WORCESTER—A Worcester Polytechnic Institute researcher is joining a major national effort to better understand how a common and often fatal heart condition takes hold—and, ultimately, how it might be stopped.
Kristen Billiar, a professor of biomedical engineering at WPI, will lead part of a $15 million, multi-institution project funded by the American Heart Association focused on early detection and prevention of aortic valve disease. His work centers on a deceptively simple question: why some people with known risk factors develop the disease while others do not.
Billiar has been awarded $1,278,213 over four years to investigate how lipoprotein (a), a cholesterol-carrying particle known as Lp(a), interacts with the physical forces inside the heart to drive calcific aortic valve disease, or CAVD.
CAVD, the most common form of heart valve disease, gradually stiffens and narrows the valve that regulates blood flow from the heart to the rest of the body. The condition contributed to more than 248,000 deaths in the United States in 2019, according to the announcement.
Doctors have long recognized several risk factors, including high blood pressure, inflammation and elevated levels of Lp(a), which is inherited. But the progression from risk to disease remains unclear.

Billiar’s research will examine whether the mechanics of blood flow — including turbulence and the stretching of valve tissue — make heart cells more vulnerable to those circulating risk factors.
“The project at WPI will focus on biomechanics, but we will also collaborate with researchers at other institutions who are concentrating on cell biology and using artificial intelligence (AI) to examine genetic risk factors,” Billiar said in the announcement. “The goal is to identify targets for potential therapies to treat heart valve disorders.”
His work is one of three coordinated projects under the Center for Integrative Valve Science at the University of Pittsburgh, where researchers are combining expertise in engineering, biology and data science to study how the disease develops and progresses.
To simulate conditions inside the heart, Billiar’s lab will use “valve-on-a-chip” technology — a system that places human valve cells on flexible materials that can be stretched and exposed to varying patterns of fluid flow.

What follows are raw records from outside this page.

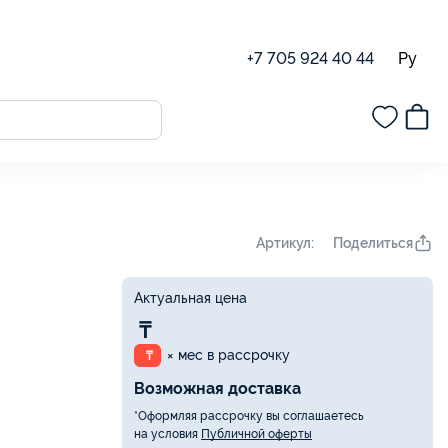
Ру
+7 705 924 40 44
Поделиться
Артикул:
Актуальная цена
₸
× мес в рассрочку
₸
Возможная доставка
*Оформляя рассрочку вы соглашаетесь
на условия
Публичной оферты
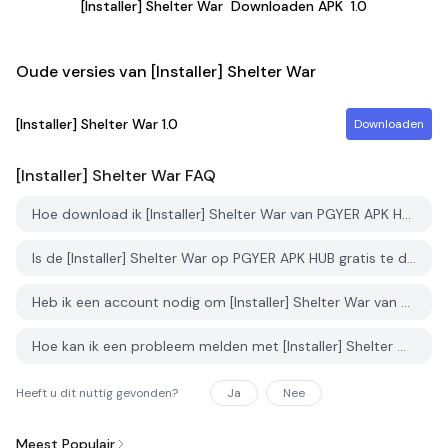
[Installer] Shelter War
Downloaden APK
1.0
Oude versies van [Installer] Shelter War
[Installer] Shelter War
1.0
Downloaden
[Installer] Shelter War
FAQ
Hoe download ik [Installer] Shelter War van PGYER APK HUB?
Is de [Installer] Shelter War op PGYER APK HUB gratis te downloaden?
Heb ik een account nodig om [Installer] Shelter War van PGYER APK HUB te downloaden?
Hoe kan ik een probleem melden met [Installer] Shelter War op PGYER APK HUB?
Heeft u dit nuttig gevonden?
Ja
Nee
Meest Populair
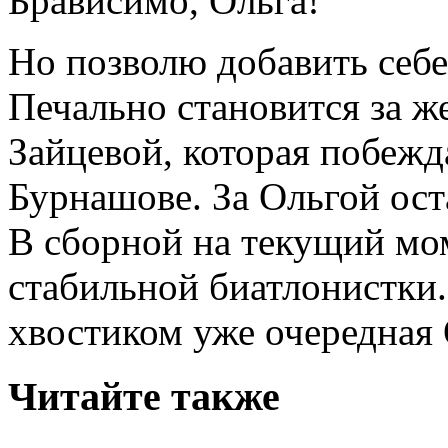
Брависимо, Ольга!
Но позволю добавить себе 
Печально становится за 
Зайцевой, которая побежда
Бурнашове. За Ольгой ост
В сборной на текущий мо
стабильной биатлонистки. 
хвостиком уже очередная
Читайте также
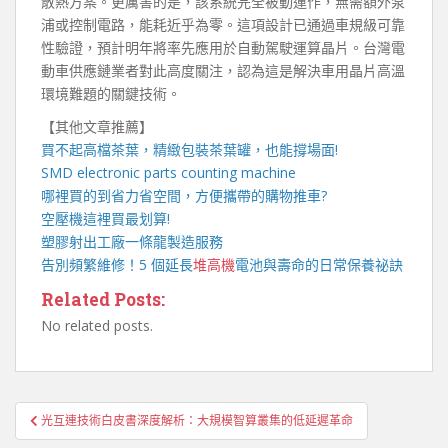
散熱方案。更厲害的是，該系統完全被動運作，無需額外泵
浦或控制電路，能耗近乎為零。這項設計已通過車規級可靠
性驗證，預計明年將率先應用於自動駕駛運算晶片。台灣電
動車供應鏈業者對此高度關注，認為這是解決車用晶片高溫
環境難題的關鍵技術。
【其他文章推薦】
買不起高檔茶葉，精緻包裝
茶葉罐
，也能撐場面!
SMD electronic parts counting machine
哪裡買的到省力省空間，方便攜帶的
購物推車
?
空壓機
這裡買最划算!
塑膠射出工廠
一條龍製造服務
告別頻繁維修！5 個延長
堆高機
電池與壽命的日常保養祕訣
Related Posts:
No related posts.
文
光互連技術白皮書深度解析：大規模智算叢集的低延遲革命
章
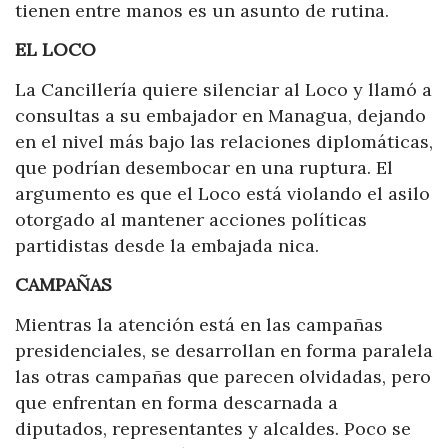
tienen entre manos es un asunto de rutina.
EL LOCO
La Cancillería quiere silenciar al Loco y llamó a
consultas a su embajador en Managua, dejando
en el nivel más bajo las relaciones diplomáticas,
que podrían desembocar en una ruptura. El
argumento es que el Loco está violando el asilo
otorgado al mantener acciones políticas
partidistas desde la embajada nica.
CAMPAÑAS
Mientras la atención está en las campañas
presidenciales, se desarrollan en forma paralela
las otras campañas que parecen olvidadas, pero
que enfrentan en forma descarnada a
diputados, representantes y alcaldes. Poco se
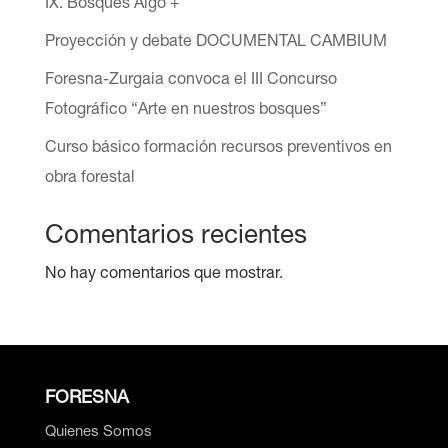
IX. Bosques Algo +
Proyección y debate DOCUMENTAL CAMBIUM
Foresna-Zurgaia convoca el III Concurso
Fotográfico “Arte en nuestros bosques”
Curso básico formación recursos preventivos en
obra forestal
Comentarios recientes
No hay comentarios que mostrar.
FORESNA
Quienes Somos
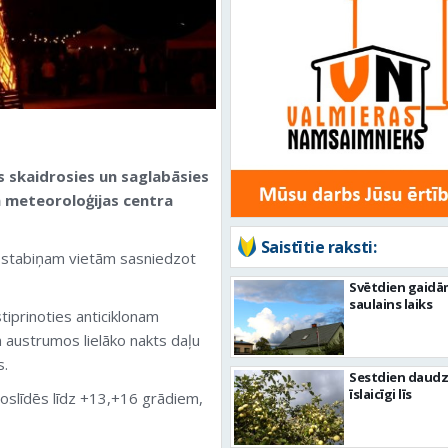
s skaidrosies un saglabāsies
un meteoroloģijas centra
Saistītie raksti:
ra stabiņam vietām sasniedzot
Svētdien gaidā
saulains laiks
iprinoties anticiklonam
n austrumos lielāko nakts daļu
s.
Sestdien daudz
īslaicīgi līs
noslīdēs līdz +13,+16 grādiem,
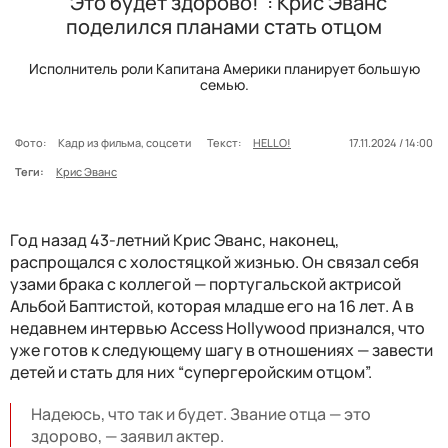
"Это будет здорово!": Крис Эванс
поделился планами стать отцом
Исполнитель роли Капитана Америки планирует большую
семью.
Фото:
Кадр из фильма, соцсети
Текст:
HELLO!
17.11.2024 / 14:00
Теги:
Крис Эванс
Год назад 43-летний Крис Эванс, наконец,
распрощался с холостяцкой жизнью. Он связал себя
узами брака с коллегой — португальской актрисой
Альбой Баптистой, которая младше его на 16 лет. А в
недавнем интервью Access Hollywood признался, что
уже готов к следующему шагу в отношениях — завести
детей и стать для них “супергеройским отцом”.
Надеюсь, что так и будет. Звание отца — это
здорово, — заявил актер.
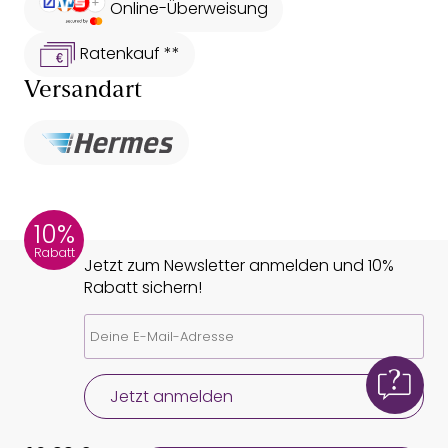
Online-Überweisung
Ratenkauf **
Versandart
10%
Rabatt
Jetzt zum Newsletter anmelden und 10%
Rabatt sichern!
Jetzt anmelden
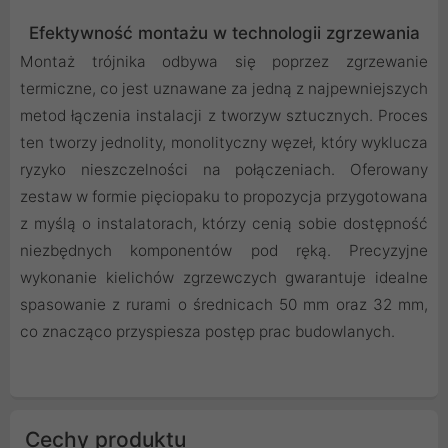
Efektywność montażu w technologii zgrzewania
Montaż trójnika odbywa się poprzez zgrzewanie
termiczne, co jest uznawane za jedną z najpewniejszych
metod łączenia instalacji z tworzyw sztucznych. Proces
ten tworzy jednolity, monolityczny węzeł, który wyklucza
ryzyko nieszczelności na połączeniach. Oferowany
zestaw w formie pięciopaku to propozycja przygotowana
z myślą o instalatorach, którzy cenią sobie dostępność
niezbędnych komponentów pod ręką. Precyzyjne
wykonanie kielichów zgrzewczych gwarantuje idealne
spasowanie z rurami o średnicach 50 mm oraz 32 mm,
co znacząco przyspiesza postęp prac budowlanych.
Cechy produktu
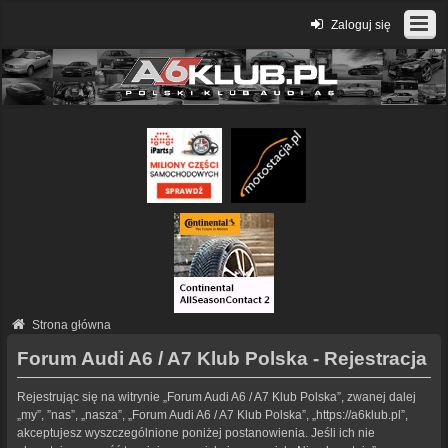
Zaloguj się
Strona główna
Forum Audi A6 / A7 Klub Polska - Rejestracja
Rejestrując się na witrynie „Forum Audi A6 / A7 Klub Polska”, zwanej dalej
„my”, ”nas”, „nasza”, „Forum Audi A6 / A7 Klub Polska”, „https://a6klub.pl”,
akceptujesz wyszczególnione poniżej postanowienia. Jeśli ich nie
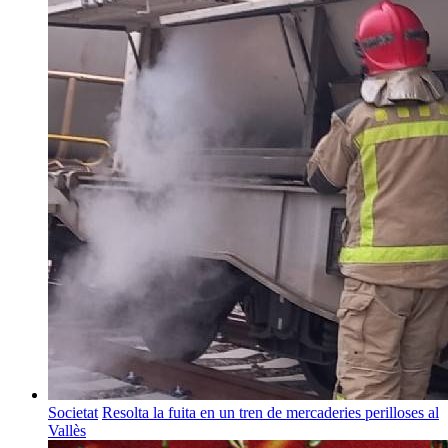
Societat
Resolta la fuita en un tren de mercaderies perilloses al
Vallès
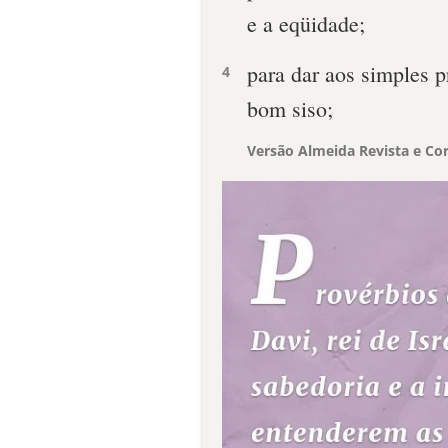
e a eqüidade;
para dar aos simples 
4
bom siso;
Versão Almeida Revista e Cor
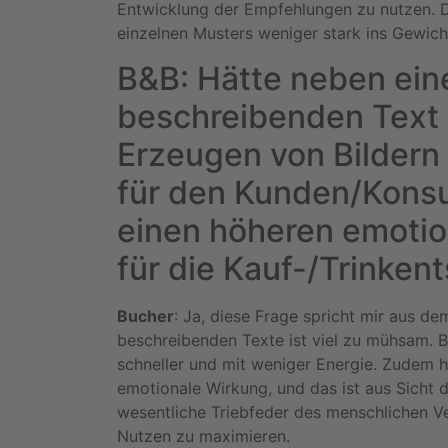
Entwicklung der Empfehlungen zu nutzen. D
einzelnen Musters weniger stark ins Gewich
B&B: Hätte neben ei
beschreibenden Text 
Erzeugen von Bildern 
für den Kunden/Kon
einen höheren emotio
für die Kauf-/Trinken
Bucher
: Ja, diese Frage spricht mir aus d
beschreibenden Texte ist viel zu mühsam. Bi
schneller und mit weniger Energie. Zudem h
emotionale Wirkung, und das ist aus Sicht 
wesentliche Triebfeder des menschlichen V
Nutzen zu maximieren.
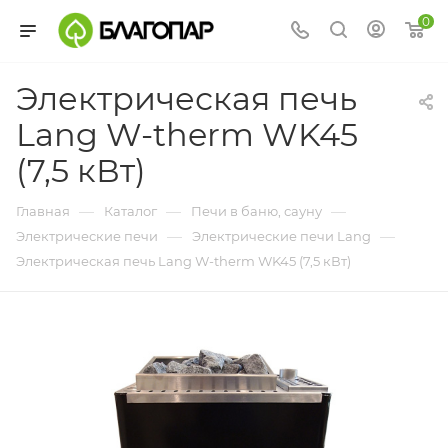
0
Электрическая печь
Lang W-therm WK45
(7,5 кВт)
—
—
—
Главная
Каталог
Печи в баню, сауну
—
—
Электрические печи
Электрические печи Lang
Электрическая печь Lang W-therm WK45 (7,5 кВт)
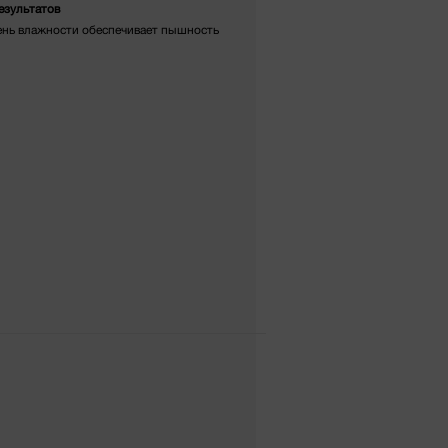
езультатов
ень влажности обеспечивает пышность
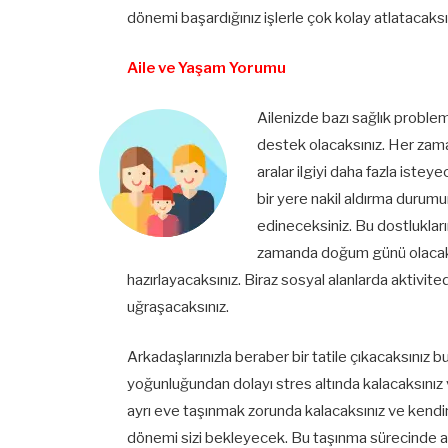
dönemi başardığınız işlerle çok kolay atlatacaksı
Aile ve Yaşam Yorumu
Ailenizde bazı sağlık problem
destek olacaksınız. Her zaman
aralar ilgiyi daha fazla istey
bir yere nakil aldırma durumu
edineceksiniz. Bu dostluklar
zamanda doğum günü olacak v
hazırlayacaksınız. Biraz sosyal alanlarda aktivite
uğraşacaksınız.
Arkadaşlarınızla beraber bir tatile çıkacaksınız bu
yoğunluğundan dolayı stres altında kalacaksınız 
ayrı eve taşınmak zorunda kalacaksınız ve kendin
dönemi sizi bekleyecek. Bu taşınma sürecinde ail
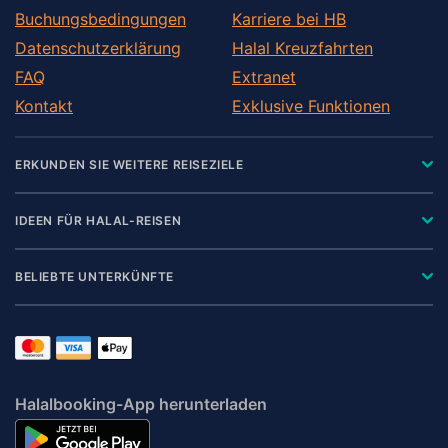
Buchungsbedingungen
Karriere bei HB
Datenschutzerklärung
Halal Kreuzfahrten
FAQ
Extranet
Kontakt
Exklusive Funktionen
ERKUNDEN SIE WEITERE REISEZIELE
IDEEN FÜR HALAL-REISEN
BELIEBTE UNTERKÜNFTE
Halalbooking-App herunterladen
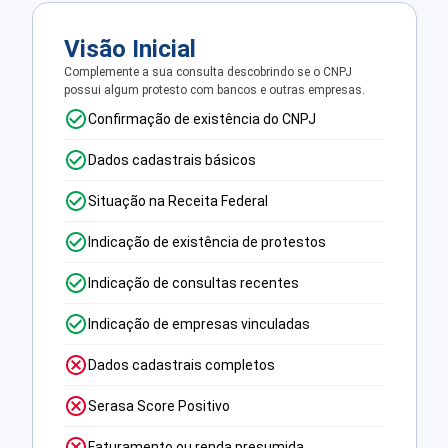
Visão Inicial
Complemente a sua consulta descobrindo se o CNPJ
possui algum protesto com bancos e outras empresas.
Confirmação de existência do CNPJ
Dados cadastrais básicos
Situação na Receita Federal
Indicação de existência de protestos
Indicação de consultas recentes
Indicação de empresas vinculadas
Dados cadastrais completos
Serasa Score Positivo
Faturamento ou renda presumida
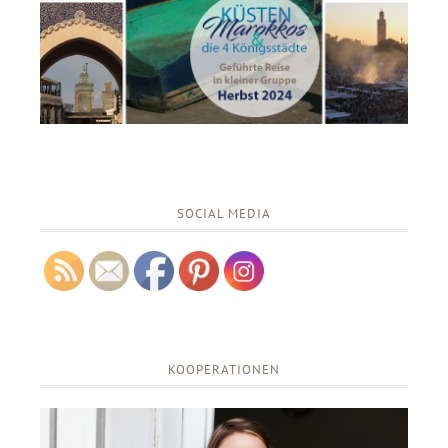
SOCIAL MEDIA
KOOPERATIONEN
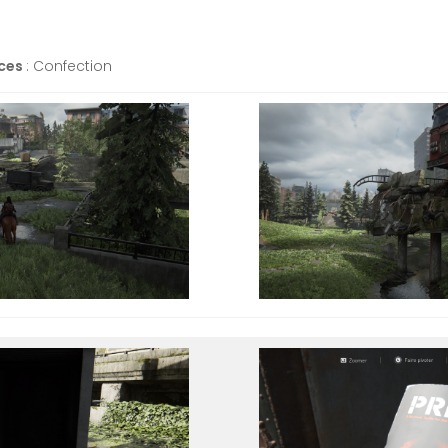
ces
: Confection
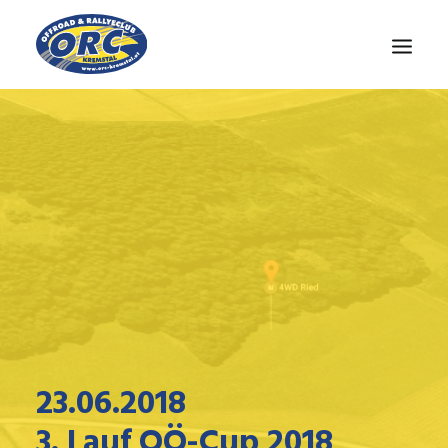
CLUB
OÖ-CUP
NEWS
MEDIEN
KONTAKT
23.06.2018
3. Lauf OÖ-Cup 2018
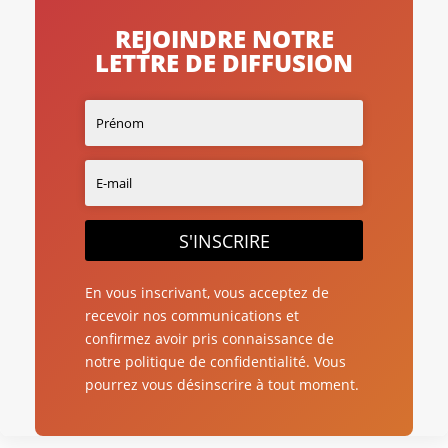
REJOINDRE NOTRE
LETTRE DE DIFFUSION
S'INSCRIRE
En vous inscrivant, vous acceptez de
recevoir nos communications et
confirmez avoir pris connaissance de
notre politique de confidentialité. Vous
pourrez vous désinscrire à tout moment.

The approach allows researchers to observe, in controlled conditions, how cells respond to the stresses they would experience inside the body.
“This new project builds on years of research and the development of tools that can reveal the role that mechanical forces play in disease,” Billiar said in the announcement. “Bringing my work together with the work of other researchers has the potential to make great advances in our understanding of heart valve disease and lay the groundwork for new therapeutic approaches.”
The project also involves WPI students, who participate in lab work and research projects tied to the effort.